Nesse caso, o governo estadual perderia o comando de suas polícias enquanto perdurasse a ação das Forças Armadas, a quem caberia “o controle operacional dos órgãos de segurança pública”.
Vulgarização
O comandante do Exército disse ontem a seu staff que a lei é clara: a “missão”, se ocorrer, será dentro das formalidades da lei, com princípio e fim, senão haverá o que na cúpula da Força está se chamando de “vulgarização” do emprego de militares na segurança pública. Apesar da negativa dos comandantes, quando encontrar hoje com o presidente Luiz Inácio Lula da Silva no Rio, Cabral Filho vai oficializar o pedido para que as Forças Armadas façam um trabalho de policiamento ostensivo no Rio por tempo indeterminado.

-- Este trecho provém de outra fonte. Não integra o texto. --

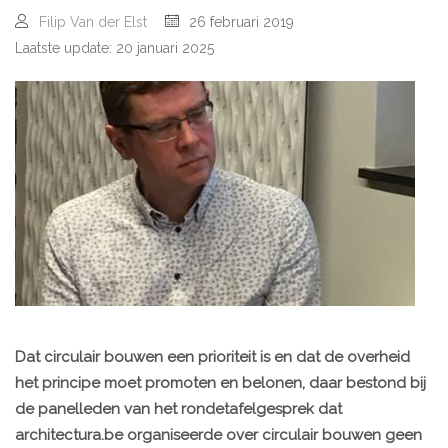
Filip Van der Elst
26 februari 2019
Laatste update: 20 januari 2025
Dat circulair bouwen een prioriteit is en dat de overheid
het principe moet promoten en belonen, daar bestond bij
de panelleden van het rondetafelgesprek dat
architectura.be organiseerde over circulair bouwen geen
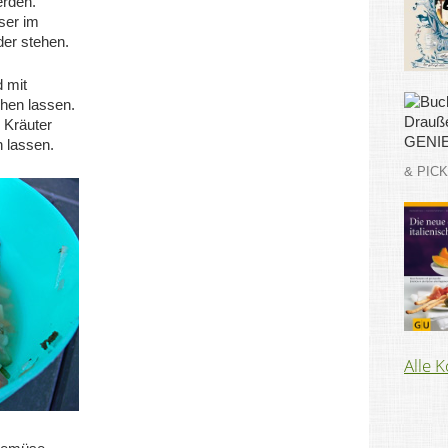
erden.
ser im
der stehen.
 mit
hen lassen.
 Kräuter
 lassen.
& PIC
Alle 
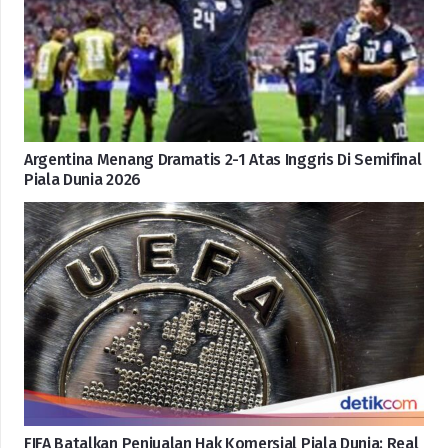
Argentina Menang Dramatis 2-1 Atas Inggris Di Semifinal
Piala Dunia 2026
FIFA Batalkan Penjualan Hak Komersial Piala Dunia: Real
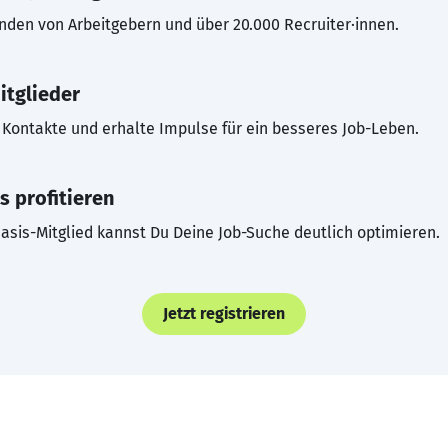
inden von Arbeitgebern und über 20.000 Recruiter·innen.
itglieder
Kontakte und erhalte Impulse für ein besseres Job-Leben.
s profitieren
asis-Mitglied kannst Du Deine Job-Suche deutlich optimieren.
Jetzt registrieren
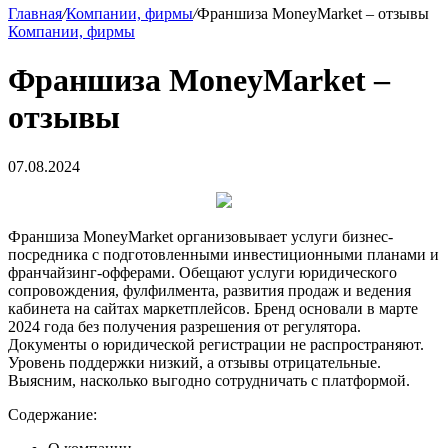
Главная
/
Компании, фирмы
/
Франшиза MoneyMarket – отзывы
Компании, фирмы
Франшиза MoneyMarket –
отзывы
07.08.2024
Франшиза MoneyMarket организовывает услуги бизнес-
посредника с подготовленными инвестиционными планами и
франчайзинг-офферами. Обещают услуги юридического
сопровождения, фулфилмента, развития продаж и ведения
кабинета на сайтах маркетплейсов. Бренд основали в марте
2024 года без получения разрешения от регулятора.
Документы о юридической регистрации не распространяют.
Уровень поддержки низкий, а отзывы отрицательные.
Выясним, насколько выгодно сотрудничать с платформой.
Содержание:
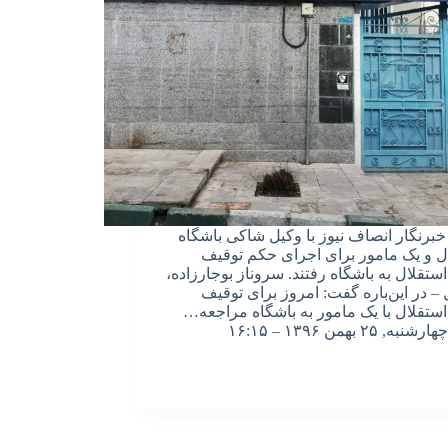
خبرنگار انصاف نیوز با وکیل شاکی باشگاه
ل و یک مامور برای اجرای حکم توقیف
استقلال به باشگاه رفتند. سروناز بوجارزاده،
 – در این‌باره گفت: امروز برای توقیف
استقلال با یک مامور به باشگاه مراجعه…
چهارشنبه, ۲۵ بهمن ۱۳۹۶ – ۱۶:۱۵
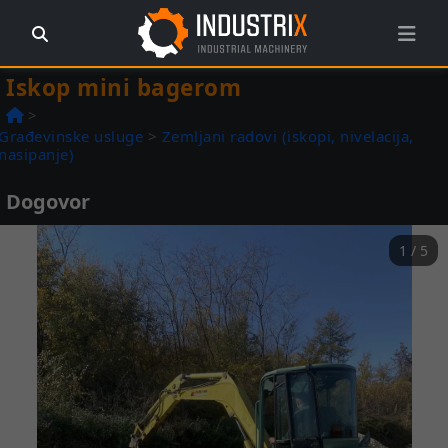
Iskop mini bagerom
>
Građevinske usluge
>
Zemljani radovi (iskopi, nivelacija,
nasipanje)
Dogovor
1 / 5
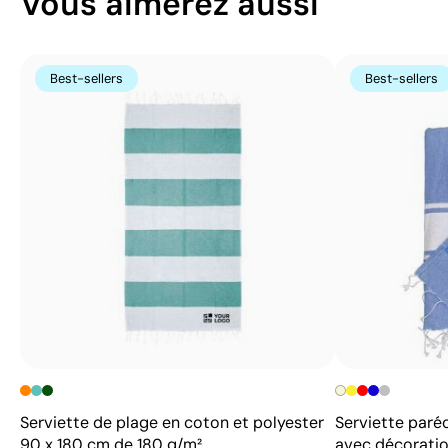
Vous aimerez aussi
Best-sellers
Best-sellers
Serviette de plage en coton et polyester
Serviette paré
90 x 180 cm de 180 g/m²
avec décorati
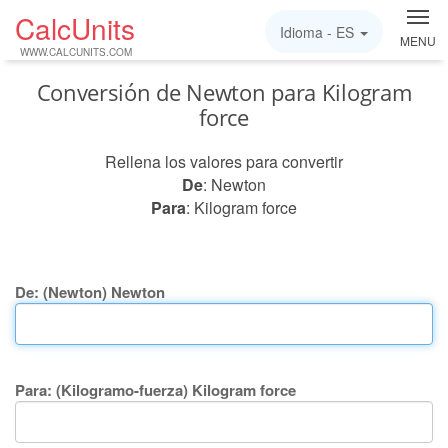
CalcUnits
Idioma -
ES
MENU
WWW.CALCUNITS.COM
Conversión de Newton para Kilogram
force
Rellena los valores para convertir
De
: Newton
Para
: Kilogram force
De: (Newton) Newton
Para: (Kilogramo-fuerza) Kilogram force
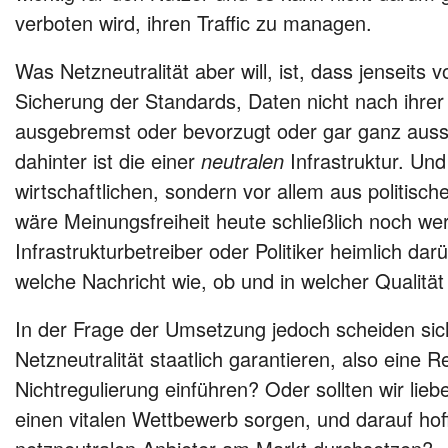
verboten wird, ihren Traffic zu managen.
Was Netzneutralität aber will, ist, dass jenseit
Sicherung der Standards, Daten nicht nach ihrer 
ausgebremst oder bevorzugt oder gar ganz ausso
dahinter ist die einer
neutralen
Infrastruktur. Und
wirtschaftlichen, sondern vor allem aus politi
wäre Meinungsfreiheit heute schließlich noch we
Infrastrukturbetreiber oder Politiker heimlich da
welche Nachricht wie, ob und in welcher Qualit
In der Frage der Umsetzung jedoch scheiden sich
Netzneutralität staatlich garantieren, also eine R
Nichtregulierung einführen? Oder sollten wir lieb
einen vitalen Wettbewerb sorgen, und darauf hof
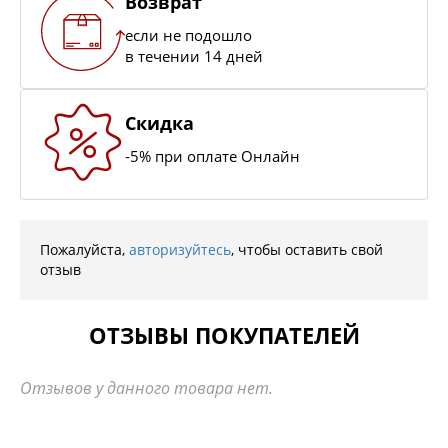
Возврат
если не подошло
в течении 14 дней
Скидка
-5% при оплате Онлайн
Пожалуйста,
авторизуйтесь
, чтобы оставить свой
отзыв
ОТЗЫВЫ ПОКУПАТЕЛЕЙ
Отзывов у данного товара нет.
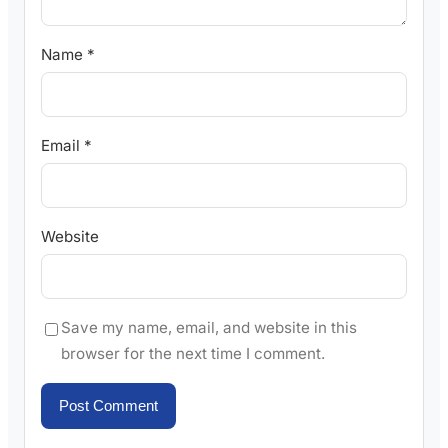
Name
*
Email
*
Website
Save my name, email, and website in this
browser for the next time I comment.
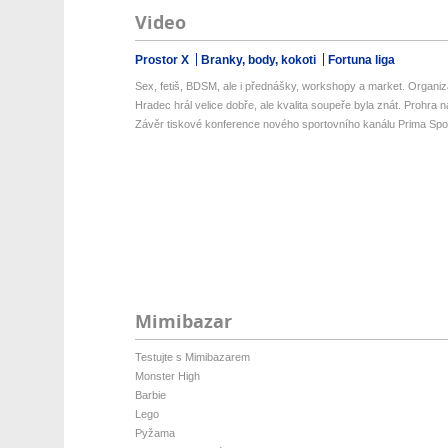
Video
Prostor X
Branky, body, kokoti
Fortuna liga
Sex, fetiš, BDSM, ale i přednášky, workshopy a market. Organizá
Hradec hrál velice dobře, ale kvalita soupeře byla znát. Prohra na 
Závěr tiskové konference nového sportovního kanálu Prima Spo
Mimibazar
Testujte s Mimibazarem
Monster High
Barbie
Lego
Pyžama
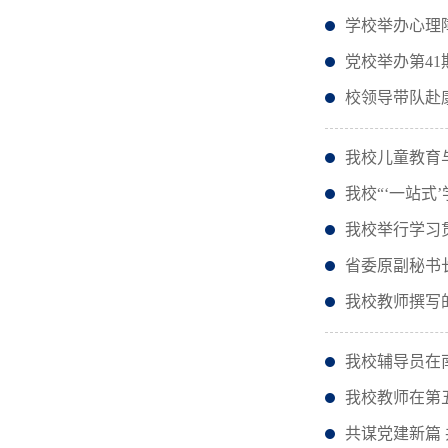
学校举办心理
党校举办第4
校领导带队赴
我校儿童教育
我校“‘一站式
我校举行学习
省委原副秘书
我校教师撰写
我校辅导员在
我校教师在第
共谋党建新篇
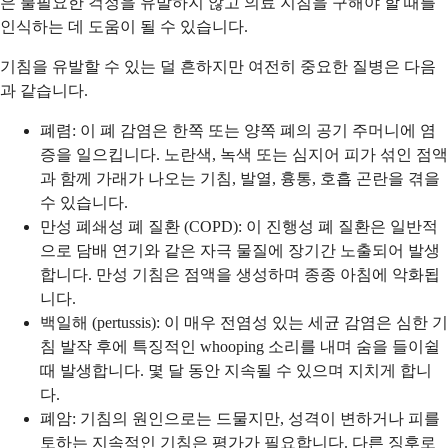
은 불필요한 걱정을 유발하지 않고 의료 지침을 구해야 할 때를
인식하는 데 도움이 될 수 있습니다.
기침을 유발할 수 있는 덜 흔하지만 여전히 중요한 질병은 다음
과 같습니다.
폐렴: 이 폐 감염은 한쪽 또는 양쪽 폐의 공기 주머니에 염
증을 일으킵니다. 노란색, 녹색 또는 심지어 피가 섞인 점액
과 함께 가래가 나오는 기침, 발열, 흉통, 호흡 곤란을 겪을
수 있습니다.
만성 폐쇄성 폐 질환 (COPD): 이 진행성 폐 질환은 일반적
으로 담배 연기와 같은 자극 물질에 장기간 노출되어 발생
합니다. 만성 기침은 점액을 생성하며 종종 아침에 악화됩
니다.
백일해 (pertussis): 이 매우 전염성 있는 세균 감염은 심한 기
침 발작 후에 특징적인 whooping 소리를 내며 숨을 들이쉴
때 발생합니다. 몇 달 동안 지속될 수 있으며 지치게 합니
다.
폐암: 기침의 원인으로는 드물지만, 성격이 변하거나 피를
토하는 지속적인 기침은 평가가 필요합니다. 다른 징후로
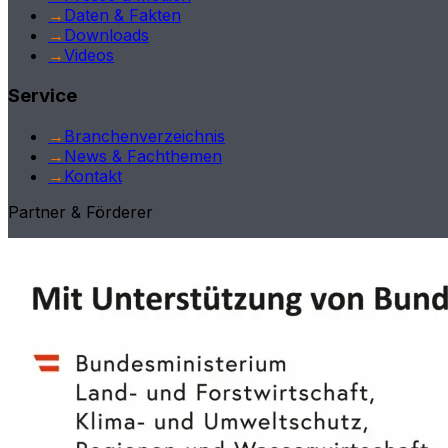
→
Daten & Fakten
→
Downloads
→
Videos
Service
→
Branchenverzeichnis
→
News & Fachthemen
→
Kontakt
Partner & Förderer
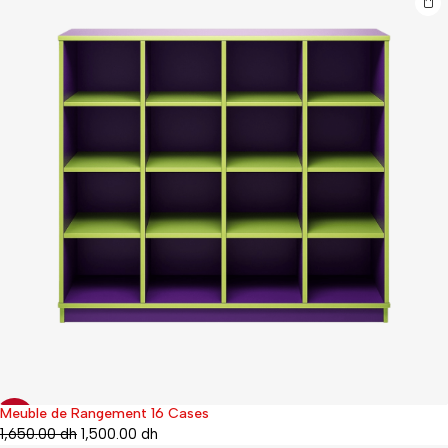
Meuble de Rangement 16 Cases
-9%
1,650.00
dh
1,500.00
dh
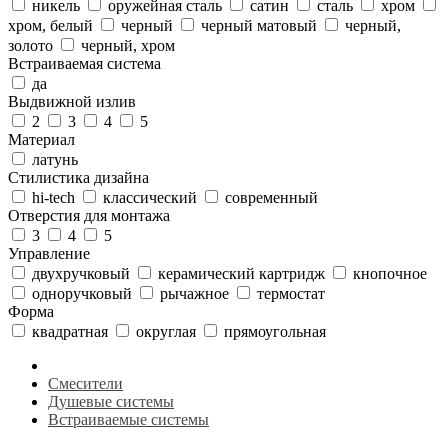
никель
оружейная сталь
сатин
сталь
хром
хром, белый
черный
черный матовый
черный,
золото
черный, хром
Встраиваемая система
да
Выдвижной излив
2
3
4
5
Материал
латунь
Стилистика дизайна
hi-tech
классический
современный
Отверстия для монтажа
3
4
5
Управление
двухручковый
керамический картридж
кнопочное
одноручковый
рычажное
термостат
Форма
квадратная
округлая
прямоугольная
Смесители
Душевые системы
Встраиваемые системы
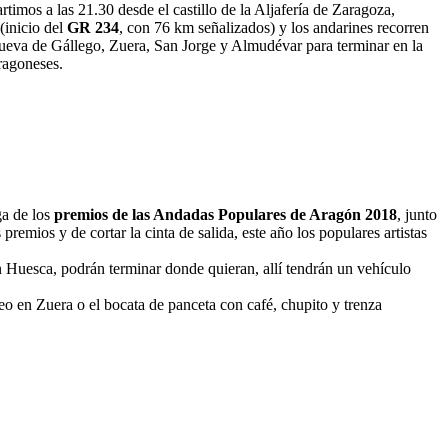
timos a las 21.30 desde el castillo de la Aljafería de Zaragoza,
 (inicio del
GR 234
, con 76 km señalizados) y los andarines recorren
nueva de Gállego, Zuera, San Jorge y Almudévar para terminar en la
ragoneses.
ga de los
premios de las Andadas Populares de Aragón 2018
, junto
 premios y de cortar la cinta de salida, este año los populares artistas
en Huesca, podrán terminar donde quieran, allí tendrán un vehículo
eo en Zuera o el bocata de panceta con café, chupito y trenza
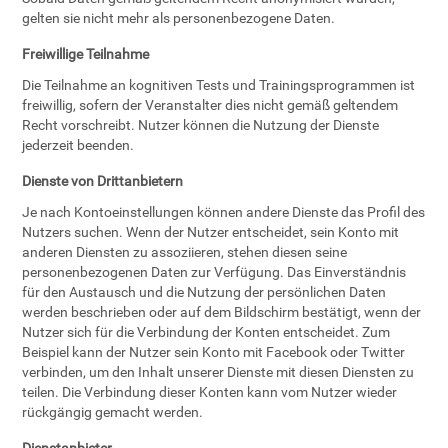
gelten sie nicht mehr als personenbezogene Daten.
Freiwillige Teilnahme
Die Teilnahme an kognitiven Tests und Trainingsprogrammen ist
freiwillig, sofern der Veranstalter dies nicht gemäß geltendem
Recht vorschreibt. Nutzer können die Nutzung der Dienste
jederzeit beenden.
Dienste von Drittanbietern
Je nach Kontoeinstellungen können andere Dienste das Profil des
Nutzers suchen. Wenn der Nutzer entscheidet, sein Konto mit
anderen Diensten zu assoziieren, stehen diesen seine
personenbezogenen Daten zur Verfügung. Das Einverständnis
für den Austausch und die Nutzung der persönlichen Daten
werden beschrieben oder auf dem Bildschirm bestätigt, wenn der
Nutzer sich für die Verbindung der Konten entscheidet. Zum
Beispiel kann der Nutzer sein Konto mit Facebook oder Twitter
verbinden, um den Inhalt unserer Dienste mit diesen Diensten zu
teilen. Die Verbindung dieser Konten kann vom Nutzer wieder
rückgängig gemacht werden.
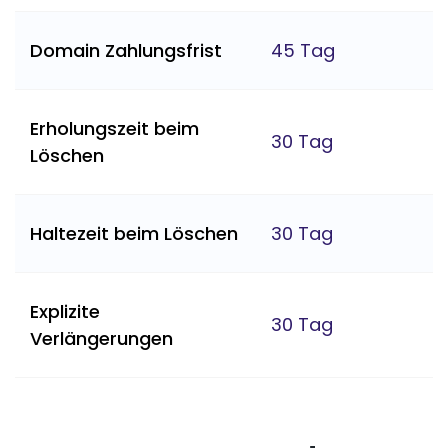
Domain Zahlungsfrist
45 Tag
Erholungszeit beim
30 Tag
Löschen
Haltezeit beim Löschen
30 Tag
Explizite
30 Tag
Verlängerungen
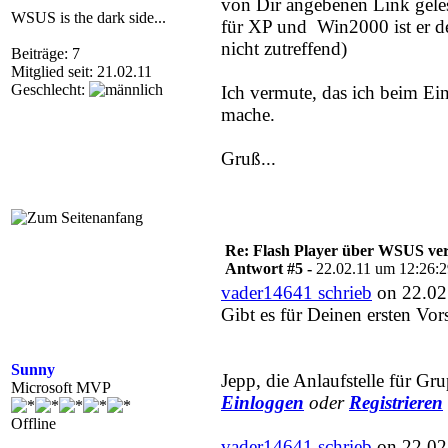
von Dir angebenen Link gele
WSUS is the dark side...
für XP und Win2000 ist er der
nicht zutreffend)
Beiträge: 7
Mitglied seit: 21.02.11
Geschlecht:
Ich vermute, das ich beim Ei
mache.
Gruß...
Re: Flash Player über WSUS ver
Antwort #5 -
22.02.11 um 12:26:
vader14641 schrieb
on 22.02
Gibt es für Deinen ersten Vo
Sunny
Jepp, die Anlaufstelle für G
Microsoft MVP
Einloggen
oder
Registrieren
Offline
vader14641 schrieb
on 22.02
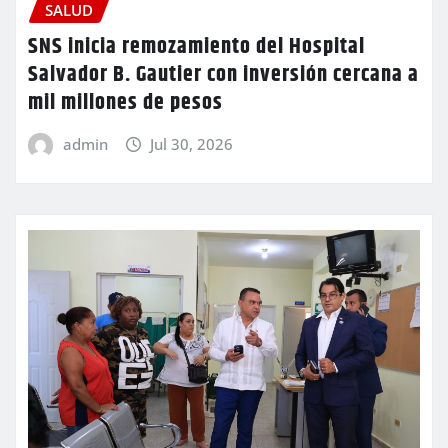
SALUD
SNS inicia remozamiento del Hospital
Salvador B. Gautier con inversión cercana a
mil millones de pesos
admin
Jul 30, 2026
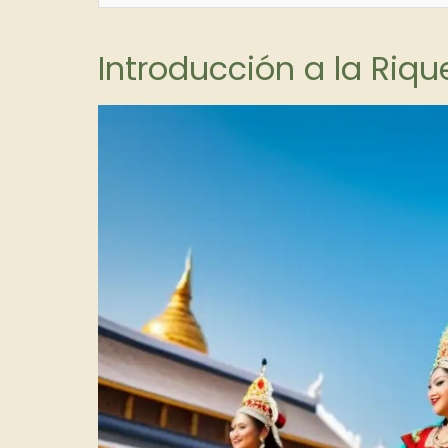
Introducción a la Riqu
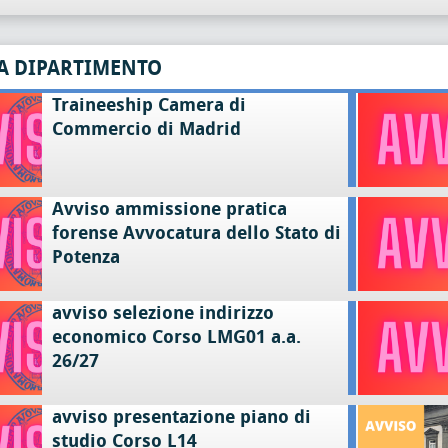
A DIPARTIMENTO
Traineeship Camera di
Commercio di Madrid
Avviso ammissione pratica
forense Avvocatura dello Stato di
Potenza
avviso selezione indirizzo
economico Corso LMG01 a.a.
26/27
avviso presentazione piano di
studio Corso L14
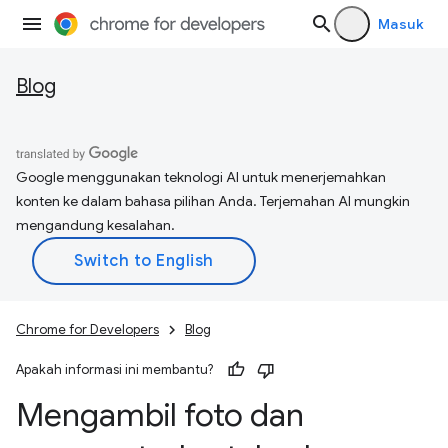
Masuk
Blog
Google menggunakan teknologi AI untuk menerjemahkan
konten ke dalam bahasa pilihan Anda. Terjemahan AI mungkin
mengandung kesalahan.
Chrome for Developers
Blog
Apakah informasi ini membantu?
Mengambil foto dan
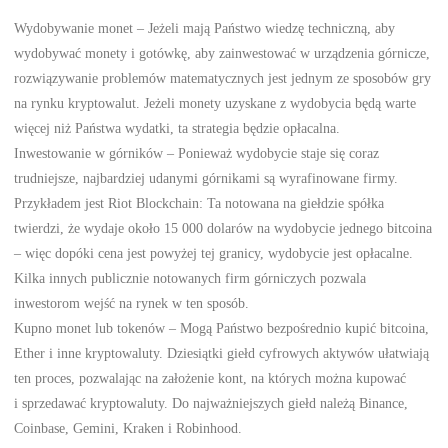
Wydobywanie monet – Jeżeli mają Państwo wiedzę techniczną, aby
wydobywać monety i gotówkę, aby zainwestować w urządzenia górnicze,
rozwiązywanie problemów matematycznych jest jednym ze sposobów gry
na rynku kryptowalut. Jeżeli monety uzyskane z wydobycia będą warte
więcej niż Państwa wydatki, ta strategia będzie opłacalna.
Inwestowanie w górników – Ponieważ wydobycie staje się coraz
trudniejsze, najbardziej udanymi górnikami są wyrafinowane firmy.
Przykładem jest Riot Blockchain: Ta notowana na giełdzie spółka
twierdzi, że wydaje około 15 000 dolarów na wydobycie jednego bitcoina
– więc dopóki cena jest powyżej tej granicy, wydobycie jest opłacalne.
Kilka innych publicznie notowanych firm górniczych pozwala
inwestorom wejść na rynek w ten sposób.
Kupno monet lub tokenów – Mogą Państwo bezpośrednio kupić bitcoina,
Ether i inne kryptowaluty. Dziesiątki giełd cyfrowych aktywów ułatwiają
ten proces, pozwalając na założenie kont, na których można kupować
i sprzedawać kryptowaluty. Do najważniejszych giełd należą Binance,
Coinbase, Gemini, Kraken i Robinhood.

Para ele, como as Forças Armadas têm seu maior contingente no Rio, a atuação desses militares é mais fácil do que a permanência da Força Nacional de Segurança pós-Pan. “O presidente teve uma reação muito positiva de dividir comigo esse problema”, disse. Ao saber da intenção de Cabral, Lula disse que vai olhar “com carinho” o pedido e que “a criança [referindo-se à segurança pública]” é de todos.
Tarso
O ministro da Justiça, Tarso Genro, disse, por meio da assessoria de imprensa, que o uso das Forças Armadas em funções policiais ou supletivas de segurança é uma decisão exclusiva do presidente. “No caso do Rio, o presidente tomará uma decisão após ouvir a demanda do governador Sérgio Cabral, que está justamente preocupado com a segurança pública do seu Estado”, disse.